Selain menikmati semua kesenian yang ada, saya tentu tidak akan lupa untuk mengabadikan semua kesenian itu dari balik lensa kamera yang saya bawa. Bahkan beberapa penampilan sempat saya rekam, meski tangan saya capek megangin kamera sewaktu ngerekam penampilan-penampilan mereka di panggung.
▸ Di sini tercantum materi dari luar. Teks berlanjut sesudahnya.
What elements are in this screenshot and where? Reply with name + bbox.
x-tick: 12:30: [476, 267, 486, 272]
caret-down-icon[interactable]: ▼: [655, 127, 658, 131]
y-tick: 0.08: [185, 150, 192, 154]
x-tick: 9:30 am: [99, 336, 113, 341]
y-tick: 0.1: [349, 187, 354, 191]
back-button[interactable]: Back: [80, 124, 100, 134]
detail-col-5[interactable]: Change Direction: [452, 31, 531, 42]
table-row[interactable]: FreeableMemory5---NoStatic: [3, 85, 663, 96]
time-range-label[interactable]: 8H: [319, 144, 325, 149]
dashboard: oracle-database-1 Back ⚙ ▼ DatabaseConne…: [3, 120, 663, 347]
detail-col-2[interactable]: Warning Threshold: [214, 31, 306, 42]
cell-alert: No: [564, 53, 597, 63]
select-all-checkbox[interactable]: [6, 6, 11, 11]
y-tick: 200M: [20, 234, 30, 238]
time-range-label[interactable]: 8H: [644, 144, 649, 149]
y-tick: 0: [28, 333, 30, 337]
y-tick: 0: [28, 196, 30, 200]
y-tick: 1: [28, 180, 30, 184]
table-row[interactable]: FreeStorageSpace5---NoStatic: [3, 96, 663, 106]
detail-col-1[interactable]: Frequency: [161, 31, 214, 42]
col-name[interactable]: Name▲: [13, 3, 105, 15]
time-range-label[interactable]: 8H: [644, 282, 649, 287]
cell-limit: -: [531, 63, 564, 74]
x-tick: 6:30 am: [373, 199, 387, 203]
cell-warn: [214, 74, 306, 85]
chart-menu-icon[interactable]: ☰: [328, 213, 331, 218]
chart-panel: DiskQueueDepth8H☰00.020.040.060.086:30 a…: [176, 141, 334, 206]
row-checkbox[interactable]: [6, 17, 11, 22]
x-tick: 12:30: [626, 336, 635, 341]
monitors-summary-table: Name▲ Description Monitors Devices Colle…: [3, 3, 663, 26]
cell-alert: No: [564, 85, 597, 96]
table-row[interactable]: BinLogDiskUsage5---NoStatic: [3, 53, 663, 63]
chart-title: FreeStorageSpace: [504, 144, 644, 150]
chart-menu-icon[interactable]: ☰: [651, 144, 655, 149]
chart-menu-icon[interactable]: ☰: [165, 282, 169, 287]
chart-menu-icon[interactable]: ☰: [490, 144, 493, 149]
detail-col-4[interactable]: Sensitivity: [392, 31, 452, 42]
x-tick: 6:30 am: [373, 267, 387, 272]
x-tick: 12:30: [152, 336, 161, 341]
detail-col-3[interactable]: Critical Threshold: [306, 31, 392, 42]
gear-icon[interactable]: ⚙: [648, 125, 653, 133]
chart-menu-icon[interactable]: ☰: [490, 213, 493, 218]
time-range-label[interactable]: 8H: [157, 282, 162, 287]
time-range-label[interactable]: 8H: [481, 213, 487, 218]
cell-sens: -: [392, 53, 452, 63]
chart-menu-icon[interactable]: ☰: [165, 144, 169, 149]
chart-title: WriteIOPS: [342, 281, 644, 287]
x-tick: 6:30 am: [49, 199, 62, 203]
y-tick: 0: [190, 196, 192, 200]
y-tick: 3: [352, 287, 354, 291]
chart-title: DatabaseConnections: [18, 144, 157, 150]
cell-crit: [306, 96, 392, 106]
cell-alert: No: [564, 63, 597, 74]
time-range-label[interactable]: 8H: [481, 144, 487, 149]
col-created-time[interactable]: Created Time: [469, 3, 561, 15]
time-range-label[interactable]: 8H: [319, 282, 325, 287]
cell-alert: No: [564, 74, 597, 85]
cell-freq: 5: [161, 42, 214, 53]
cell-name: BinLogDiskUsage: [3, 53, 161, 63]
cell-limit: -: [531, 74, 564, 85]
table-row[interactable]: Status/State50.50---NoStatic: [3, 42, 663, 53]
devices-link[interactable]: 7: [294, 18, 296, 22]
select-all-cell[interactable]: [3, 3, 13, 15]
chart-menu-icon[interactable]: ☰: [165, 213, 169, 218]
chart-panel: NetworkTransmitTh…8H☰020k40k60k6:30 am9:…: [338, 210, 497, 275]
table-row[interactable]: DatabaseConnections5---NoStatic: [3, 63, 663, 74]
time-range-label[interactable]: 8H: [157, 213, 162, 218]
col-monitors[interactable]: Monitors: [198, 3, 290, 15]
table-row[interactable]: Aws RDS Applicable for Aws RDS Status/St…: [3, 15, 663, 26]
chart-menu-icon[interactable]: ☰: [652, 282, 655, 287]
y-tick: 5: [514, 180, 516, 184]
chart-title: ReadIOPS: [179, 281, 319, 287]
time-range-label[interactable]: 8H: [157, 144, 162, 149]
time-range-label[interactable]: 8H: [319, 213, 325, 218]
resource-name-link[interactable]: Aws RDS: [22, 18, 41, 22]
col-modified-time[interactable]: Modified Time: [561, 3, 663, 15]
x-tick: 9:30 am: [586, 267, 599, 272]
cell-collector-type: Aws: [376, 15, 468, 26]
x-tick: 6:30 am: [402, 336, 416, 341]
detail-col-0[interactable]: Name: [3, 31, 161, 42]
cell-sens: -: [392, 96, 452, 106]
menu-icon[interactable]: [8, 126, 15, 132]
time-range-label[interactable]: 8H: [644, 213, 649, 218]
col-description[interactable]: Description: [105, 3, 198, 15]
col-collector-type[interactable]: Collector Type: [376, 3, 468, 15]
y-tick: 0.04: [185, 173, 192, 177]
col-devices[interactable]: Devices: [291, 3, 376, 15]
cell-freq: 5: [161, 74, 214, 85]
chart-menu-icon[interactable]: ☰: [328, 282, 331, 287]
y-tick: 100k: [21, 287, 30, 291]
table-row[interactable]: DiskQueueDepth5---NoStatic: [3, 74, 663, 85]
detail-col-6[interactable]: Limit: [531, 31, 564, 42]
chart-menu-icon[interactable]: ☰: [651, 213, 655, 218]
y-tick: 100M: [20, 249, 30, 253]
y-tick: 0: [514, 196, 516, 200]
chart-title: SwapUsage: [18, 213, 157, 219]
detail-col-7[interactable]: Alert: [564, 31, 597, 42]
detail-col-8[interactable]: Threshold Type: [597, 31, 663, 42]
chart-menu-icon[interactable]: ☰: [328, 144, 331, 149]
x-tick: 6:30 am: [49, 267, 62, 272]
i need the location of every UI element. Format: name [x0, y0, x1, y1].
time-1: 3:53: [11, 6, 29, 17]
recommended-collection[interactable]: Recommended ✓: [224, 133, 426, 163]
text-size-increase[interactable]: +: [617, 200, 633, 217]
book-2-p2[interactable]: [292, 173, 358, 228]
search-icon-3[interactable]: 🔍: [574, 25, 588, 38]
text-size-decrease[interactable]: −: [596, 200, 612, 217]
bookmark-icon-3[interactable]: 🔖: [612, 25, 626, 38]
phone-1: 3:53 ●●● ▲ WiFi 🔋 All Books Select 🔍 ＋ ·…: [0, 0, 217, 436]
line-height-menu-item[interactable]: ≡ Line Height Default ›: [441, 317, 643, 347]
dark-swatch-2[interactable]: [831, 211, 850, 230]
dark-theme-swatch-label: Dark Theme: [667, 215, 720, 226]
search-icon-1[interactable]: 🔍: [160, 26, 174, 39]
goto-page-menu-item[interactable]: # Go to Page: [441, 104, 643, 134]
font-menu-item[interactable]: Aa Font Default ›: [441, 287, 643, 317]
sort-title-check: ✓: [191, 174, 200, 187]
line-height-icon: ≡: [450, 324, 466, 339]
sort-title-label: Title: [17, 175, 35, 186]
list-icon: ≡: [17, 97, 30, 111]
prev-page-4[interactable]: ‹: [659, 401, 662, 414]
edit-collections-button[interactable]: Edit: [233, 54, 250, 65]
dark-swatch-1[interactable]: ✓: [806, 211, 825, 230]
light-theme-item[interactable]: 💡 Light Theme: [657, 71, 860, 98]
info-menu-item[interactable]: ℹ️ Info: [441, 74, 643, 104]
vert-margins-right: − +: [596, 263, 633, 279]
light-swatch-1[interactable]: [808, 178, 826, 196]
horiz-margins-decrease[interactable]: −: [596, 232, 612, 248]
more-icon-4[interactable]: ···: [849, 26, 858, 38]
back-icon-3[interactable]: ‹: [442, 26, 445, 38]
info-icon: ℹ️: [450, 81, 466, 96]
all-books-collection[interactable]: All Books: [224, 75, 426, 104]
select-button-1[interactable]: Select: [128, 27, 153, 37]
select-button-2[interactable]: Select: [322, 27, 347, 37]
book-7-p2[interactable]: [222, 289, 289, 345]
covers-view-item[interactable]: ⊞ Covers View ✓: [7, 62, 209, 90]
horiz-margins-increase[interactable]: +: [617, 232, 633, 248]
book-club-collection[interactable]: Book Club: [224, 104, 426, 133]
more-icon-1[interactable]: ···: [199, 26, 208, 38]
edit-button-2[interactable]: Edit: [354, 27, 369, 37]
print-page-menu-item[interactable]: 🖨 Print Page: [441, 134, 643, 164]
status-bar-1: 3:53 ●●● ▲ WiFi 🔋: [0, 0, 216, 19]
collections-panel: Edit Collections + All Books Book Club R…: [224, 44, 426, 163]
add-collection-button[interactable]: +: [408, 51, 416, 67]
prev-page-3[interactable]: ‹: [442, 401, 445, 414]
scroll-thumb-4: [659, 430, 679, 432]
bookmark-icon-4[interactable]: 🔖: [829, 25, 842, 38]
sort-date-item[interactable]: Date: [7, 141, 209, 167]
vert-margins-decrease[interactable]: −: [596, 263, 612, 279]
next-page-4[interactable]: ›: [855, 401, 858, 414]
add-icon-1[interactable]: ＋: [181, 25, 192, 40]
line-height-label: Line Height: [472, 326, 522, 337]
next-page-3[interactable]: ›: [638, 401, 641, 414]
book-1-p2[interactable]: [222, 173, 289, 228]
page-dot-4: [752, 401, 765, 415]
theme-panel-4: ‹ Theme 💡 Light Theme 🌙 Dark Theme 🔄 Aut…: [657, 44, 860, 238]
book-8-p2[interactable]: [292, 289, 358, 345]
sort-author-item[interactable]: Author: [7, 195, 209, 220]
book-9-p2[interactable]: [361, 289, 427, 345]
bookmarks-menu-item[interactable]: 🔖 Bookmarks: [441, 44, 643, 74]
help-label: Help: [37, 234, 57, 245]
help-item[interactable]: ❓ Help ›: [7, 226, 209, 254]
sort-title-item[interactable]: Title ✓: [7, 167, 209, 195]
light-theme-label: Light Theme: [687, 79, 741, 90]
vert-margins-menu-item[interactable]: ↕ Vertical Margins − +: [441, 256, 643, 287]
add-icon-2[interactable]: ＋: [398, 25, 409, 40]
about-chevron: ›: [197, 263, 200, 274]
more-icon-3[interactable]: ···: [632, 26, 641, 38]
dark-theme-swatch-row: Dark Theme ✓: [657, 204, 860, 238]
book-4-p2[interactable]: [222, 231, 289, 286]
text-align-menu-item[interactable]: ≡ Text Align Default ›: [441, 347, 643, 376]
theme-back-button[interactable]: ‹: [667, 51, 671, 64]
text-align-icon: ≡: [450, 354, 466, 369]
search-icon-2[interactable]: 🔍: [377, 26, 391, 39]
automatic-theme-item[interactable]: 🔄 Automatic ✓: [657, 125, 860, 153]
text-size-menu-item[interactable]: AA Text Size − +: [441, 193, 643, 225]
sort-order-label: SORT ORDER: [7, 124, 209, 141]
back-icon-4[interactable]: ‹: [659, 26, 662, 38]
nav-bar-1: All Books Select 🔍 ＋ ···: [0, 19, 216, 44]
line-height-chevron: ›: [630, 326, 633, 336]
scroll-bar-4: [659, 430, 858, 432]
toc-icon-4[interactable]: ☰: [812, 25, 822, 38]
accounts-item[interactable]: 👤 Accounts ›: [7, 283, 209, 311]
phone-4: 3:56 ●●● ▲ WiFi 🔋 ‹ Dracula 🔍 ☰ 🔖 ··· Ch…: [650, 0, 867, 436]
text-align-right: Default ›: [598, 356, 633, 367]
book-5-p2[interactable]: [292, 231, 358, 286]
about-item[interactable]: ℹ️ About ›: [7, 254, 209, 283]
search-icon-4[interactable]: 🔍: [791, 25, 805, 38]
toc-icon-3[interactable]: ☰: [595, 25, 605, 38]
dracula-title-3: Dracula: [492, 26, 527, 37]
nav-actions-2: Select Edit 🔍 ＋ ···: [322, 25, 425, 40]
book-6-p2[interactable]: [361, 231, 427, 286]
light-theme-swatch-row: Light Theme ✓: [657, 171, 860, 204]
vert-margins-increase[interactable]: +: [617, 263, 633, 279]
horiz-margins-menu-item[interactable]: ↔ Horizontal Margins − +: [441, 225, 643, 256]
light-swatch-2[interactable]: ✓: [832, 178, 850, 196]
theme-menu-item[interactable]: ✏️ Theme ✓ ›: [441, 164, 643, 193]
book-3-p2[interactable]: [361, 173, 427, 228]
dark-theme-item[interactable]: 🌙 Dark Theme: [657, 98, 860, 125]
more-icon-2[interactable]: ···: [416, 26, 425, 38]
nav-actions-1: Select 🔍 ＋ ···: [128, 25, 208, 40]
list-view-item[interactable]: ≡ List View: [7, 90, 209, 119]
Setelah puku 21.00, si Steven ngajak berbelanja sebelum yang jualan mulai tutup. Maklum, malam ini adalah malam terakhir Steven liburan di Indonesia, sebelumnya dia sudah ke Bali terlebih dahulu, baru kemudian ke Jogja. Dan esok hari dia sudah harus kembali ke Germany. Sebenarnya dia masih belum mau balik ke negara asalnya, dia masih ingin berlama-lama di Indonesia. Dia masih ingin pergi ke Danau Toba, dan kota-kota lain di Indonesia. Tapi pekerjaan membuat dia harus segera balik ke Germany.

Karena besok Steven sudah harus balik ke Germany, jadi dia mau menghabiskan uangnya yang masih berupa rupiah. Dalam hati saya bergumam,

“Mendingan kasih ke saya aja” haha.
Jadinya saya ikut aja kemana Steven melangkah #bahasa apa ini. Belanja berbagai macam pernak-pernik khas Jogja, barang-barang antik, kaos dan lain-lain. Ada yang istimewa dari kegiatan belanja malam itu, waktu saya dan Steven sedang memilih kaos lukis, kami sama sekali nggak tahu kalo ternyata designer-nya malah sibuk bikin sketsa wajah kami berdua. Setelah selesai milih kaos mana yang mau dibeli, designernya langsung ngasihin selembar kertas putih yang ada sketsa wajah saya dan Steven haha #keren
Si Steven kembali kumat, dia jingkrak-jingkrak nggak jelas saat ngelihat sketsa wajah itu. Mulai deh foto-foto bareng pun dimulai saat tahu ada sketsa wajah itu. Si designernya juga minta foto bareng saya dan Steven haha J
Setelah selesai narsis-narsisan, kami melanjutkan berbelanja ke tempat penjualan barang-barang antik. Yang namanya antik itu biasanya mahal kan? Dan kalo mahal biasanya saya ndak mau beli #hening.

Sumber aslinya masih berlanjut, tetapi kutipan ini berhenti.